## [Exercise requirements]
Which of the lines below mention the word "replacement"? Pull each one out.
##########
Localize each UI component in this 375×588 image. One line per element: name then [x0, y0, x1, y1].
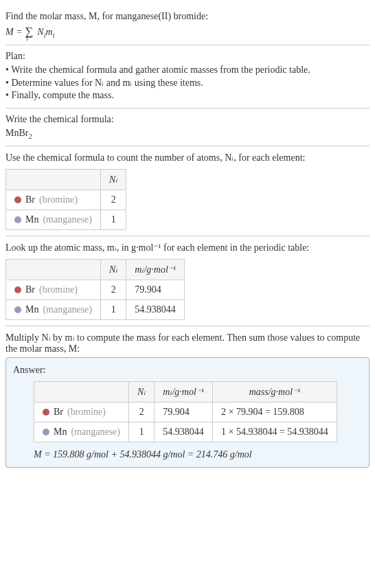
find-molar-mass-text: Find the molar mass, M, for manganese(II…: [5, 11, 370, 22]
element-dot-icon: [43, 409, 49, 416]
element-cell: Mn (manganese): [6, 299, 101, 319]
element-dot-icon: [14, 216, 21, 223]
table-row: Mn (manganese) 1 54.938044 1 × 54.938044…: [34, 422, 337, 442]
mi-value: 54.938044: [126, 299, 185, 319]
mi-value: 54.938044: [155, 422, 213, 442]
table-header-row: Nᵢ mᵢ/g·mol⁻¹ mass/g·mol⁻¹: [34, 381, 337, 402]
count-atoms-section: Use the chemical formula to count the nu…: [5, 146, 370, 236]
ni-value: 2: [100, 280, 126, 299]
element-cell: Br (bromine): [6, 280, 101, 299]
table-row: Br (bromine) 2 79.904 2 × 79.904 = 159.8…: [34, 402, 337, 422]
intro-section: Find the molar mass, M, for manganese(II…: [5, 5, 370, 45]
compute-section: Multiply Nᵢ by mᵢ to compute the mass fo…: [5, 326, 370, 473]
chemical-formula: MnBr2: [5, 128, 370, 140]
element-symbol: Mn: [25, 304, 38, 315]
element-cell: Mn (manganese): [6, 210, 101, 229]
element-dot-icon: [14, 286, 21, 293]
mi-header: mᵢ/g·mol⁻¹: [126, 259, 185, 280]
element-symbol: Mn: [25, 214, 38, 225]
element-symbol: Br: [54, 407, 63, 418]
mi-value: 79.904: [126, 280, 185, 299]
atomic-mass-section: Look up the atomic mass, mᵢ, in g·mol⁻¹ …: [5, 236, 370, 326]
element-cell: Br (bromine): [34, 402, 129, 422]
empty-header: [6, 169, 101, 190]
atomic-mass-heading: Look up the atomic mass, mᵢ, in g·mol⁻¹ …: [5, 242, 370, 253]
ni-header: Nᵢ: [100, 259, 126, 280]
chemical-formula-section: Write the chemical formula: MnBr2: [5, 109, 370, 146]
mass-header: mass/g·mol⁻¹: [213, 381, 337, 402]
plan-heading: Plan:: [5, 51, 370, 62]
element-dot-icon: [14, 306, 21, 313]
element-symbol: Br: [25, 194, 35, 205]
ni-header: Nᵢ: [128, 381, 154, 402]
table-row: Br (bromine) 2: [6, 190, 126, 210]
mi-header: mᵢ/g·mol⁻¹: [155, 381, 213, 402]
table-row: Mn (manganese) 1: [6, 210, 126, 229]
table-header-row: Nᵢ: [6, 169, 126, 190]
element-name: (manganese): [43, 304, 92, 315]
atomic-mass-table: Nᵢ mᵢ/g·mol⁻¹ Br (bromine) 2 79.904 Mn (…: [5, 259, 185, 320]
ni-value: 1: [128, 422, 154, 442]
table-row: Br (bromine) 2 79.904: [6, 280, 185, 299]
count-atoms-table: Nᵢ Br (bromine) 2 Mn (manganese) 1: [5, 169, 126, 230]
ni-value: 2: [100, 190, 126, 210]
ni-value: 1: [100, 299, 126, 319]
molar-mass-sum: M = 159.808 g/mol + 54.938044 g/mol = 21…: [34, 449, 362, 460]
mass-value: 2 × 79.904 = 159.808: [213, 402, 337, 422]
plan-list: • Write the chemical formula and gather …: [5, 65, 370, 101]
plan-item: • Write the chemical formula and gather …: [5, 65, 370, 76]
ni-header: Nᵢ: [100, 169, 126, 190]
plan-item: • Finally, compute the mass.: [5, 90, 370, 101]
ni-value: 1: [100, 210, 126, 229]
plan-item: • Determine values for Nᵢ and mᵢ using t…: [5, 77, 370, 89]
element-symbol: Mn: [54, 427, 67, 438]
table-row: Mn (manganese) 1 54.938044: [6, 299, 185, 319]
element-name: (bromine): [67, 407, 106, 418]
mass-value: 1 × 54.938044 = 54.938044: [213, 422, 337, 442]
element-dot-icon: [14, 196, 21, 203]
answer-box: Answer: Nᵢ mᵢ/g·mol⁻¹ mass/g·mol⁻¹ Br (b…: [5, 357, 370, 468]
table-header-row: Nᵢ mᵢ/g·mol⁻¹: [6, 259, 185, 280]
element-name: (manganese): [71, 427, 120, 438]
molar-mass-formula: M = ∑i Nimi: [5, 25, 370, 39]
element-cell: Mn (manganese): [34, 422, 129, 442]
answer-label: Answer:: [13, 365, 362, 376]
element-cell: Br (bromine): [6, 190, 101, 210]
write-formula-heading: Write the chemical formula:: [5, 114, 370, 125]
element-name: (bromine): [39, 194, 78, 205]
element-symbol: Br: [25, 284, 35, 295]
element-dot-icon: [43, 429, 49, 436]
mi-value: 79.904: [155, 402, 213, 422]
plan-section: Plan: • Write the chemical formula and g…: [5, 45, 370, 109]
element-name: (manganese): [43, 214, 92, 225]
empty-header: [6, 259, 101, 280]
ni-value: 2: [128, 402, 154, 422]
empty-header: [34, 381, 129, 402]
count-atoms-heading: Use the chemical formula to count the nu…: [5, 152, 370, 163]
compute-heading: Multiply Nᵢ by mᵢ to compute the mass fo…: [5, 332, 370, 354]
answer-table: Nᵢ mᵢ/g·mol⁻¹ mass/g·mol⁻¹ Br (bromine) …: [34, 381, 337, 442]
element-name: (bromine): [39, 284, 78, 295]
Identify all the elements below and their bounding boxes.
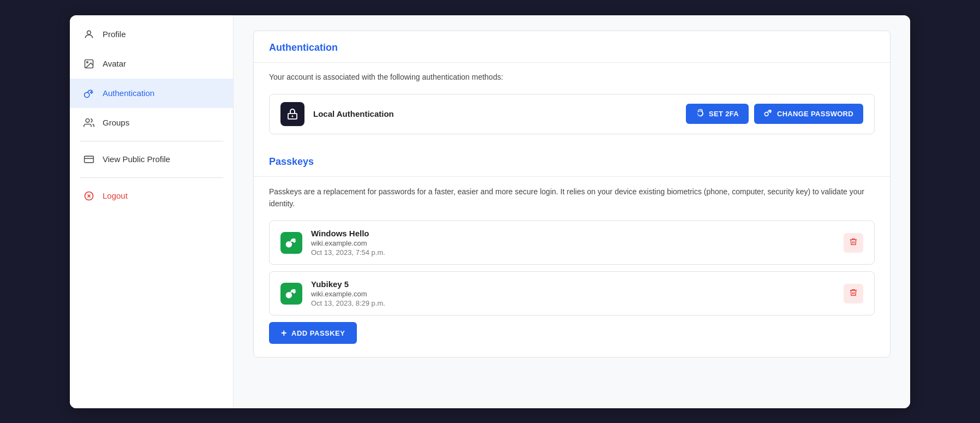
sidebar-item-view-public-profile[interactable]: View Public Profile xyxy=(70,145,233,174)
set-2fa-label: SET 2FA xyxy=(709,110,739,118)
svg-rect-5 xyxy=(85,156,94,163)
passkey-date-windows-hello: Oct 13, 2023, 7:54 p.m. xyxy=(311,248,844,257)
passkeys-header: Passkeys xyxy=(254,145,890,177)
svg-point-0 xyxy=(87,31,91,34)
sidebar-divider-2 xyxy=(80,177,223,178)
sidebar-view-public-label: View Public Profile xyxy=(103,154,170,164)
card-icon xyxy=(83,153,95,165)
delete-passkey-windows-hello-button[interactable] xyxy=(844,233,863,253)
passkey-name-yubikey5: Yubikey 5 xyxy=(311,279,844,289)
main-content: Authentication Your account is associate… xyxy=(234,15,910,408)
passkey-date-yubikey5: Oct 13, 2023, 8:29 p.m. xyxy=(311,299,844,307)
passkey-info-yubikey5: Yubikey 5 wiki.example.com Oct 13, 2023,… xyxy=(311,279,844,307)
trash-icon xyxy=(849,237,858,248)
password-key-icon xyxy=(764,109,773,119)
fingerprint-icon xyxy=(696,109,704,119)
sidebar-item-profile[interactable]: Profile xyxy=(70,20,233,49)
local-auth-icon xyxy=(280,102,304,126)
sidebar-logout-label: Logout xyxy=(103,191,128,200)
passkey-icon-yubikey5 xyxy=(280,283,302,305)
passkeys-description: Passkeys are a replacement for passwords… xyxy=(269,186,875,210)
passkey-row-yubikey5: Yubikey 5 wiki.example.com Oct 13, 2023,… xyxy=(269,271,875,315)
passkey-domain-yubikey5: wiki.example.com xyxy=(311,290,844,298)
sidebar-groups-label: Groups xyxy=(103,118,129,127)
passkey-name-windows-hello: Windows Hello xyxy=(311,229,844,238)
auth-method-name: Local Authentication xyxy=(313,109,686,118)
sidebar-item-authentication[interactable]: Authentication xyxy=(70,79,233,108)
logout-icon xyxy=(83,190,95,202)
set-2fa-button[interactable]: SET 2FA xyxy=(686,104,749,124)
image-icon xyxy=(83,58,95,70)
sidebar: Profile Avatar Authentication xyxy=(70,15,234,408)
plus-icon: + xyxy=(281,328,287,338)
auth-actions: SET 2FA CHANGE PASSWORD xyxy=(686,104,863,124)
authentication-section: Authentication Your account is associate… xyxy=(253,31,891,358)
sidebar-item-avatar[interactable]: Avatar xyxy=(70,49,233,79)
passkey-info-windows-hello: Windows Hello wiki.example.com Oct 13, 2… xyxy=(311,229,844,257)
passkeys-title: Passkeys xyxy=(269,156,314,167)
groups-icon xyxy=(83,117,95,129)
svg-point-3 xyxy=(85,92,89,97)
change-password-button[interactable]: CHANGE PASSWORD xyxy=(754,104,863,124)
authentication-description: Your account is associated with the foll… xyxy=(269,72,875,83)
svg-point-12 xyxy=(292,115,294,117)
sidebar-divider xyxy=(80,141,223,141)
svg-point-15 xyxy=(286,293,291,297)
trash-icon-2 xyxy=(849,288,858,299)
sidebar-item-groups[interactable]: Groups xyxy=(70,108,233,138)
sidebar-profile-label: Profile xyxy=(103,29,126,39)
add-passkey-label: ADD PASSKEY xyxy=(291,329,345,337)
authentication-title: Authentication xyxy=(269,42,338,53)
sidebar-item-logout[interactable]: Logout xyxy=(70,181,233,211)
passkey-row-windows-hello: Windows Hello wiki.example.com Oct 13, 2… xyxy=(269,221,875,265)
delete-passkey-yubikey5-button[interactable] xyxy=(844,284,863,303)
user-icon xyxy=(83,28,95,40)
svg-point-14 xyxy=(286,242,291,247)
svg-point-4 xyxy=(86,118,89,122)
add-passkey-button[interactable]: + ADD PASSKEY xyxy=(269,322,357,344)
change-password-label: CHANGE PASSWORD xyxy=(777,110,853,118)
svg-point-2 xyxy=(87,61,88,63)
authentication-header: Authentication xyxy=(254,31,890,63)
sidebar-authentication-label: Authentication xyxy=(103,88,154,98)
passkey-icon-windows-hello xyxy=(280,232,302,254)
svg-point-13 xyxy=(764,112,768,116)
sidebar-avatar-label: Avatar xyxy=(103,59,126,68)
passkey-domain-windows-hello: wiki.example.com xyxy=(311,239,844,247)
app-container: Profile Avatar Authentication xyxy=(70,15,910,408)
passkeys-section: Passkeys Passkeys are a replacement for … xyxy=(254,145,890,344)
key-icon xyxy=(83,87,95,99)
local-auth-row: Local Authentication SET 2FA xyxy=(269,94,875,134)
##########
## [Written reply]
passkeys-description: Passkeys are a replacement for passwords… xyxy=(269,186,875,210)
passkeys-section: Passkeys Passkeys are a replacement for … xyxy=(254,145,890,344)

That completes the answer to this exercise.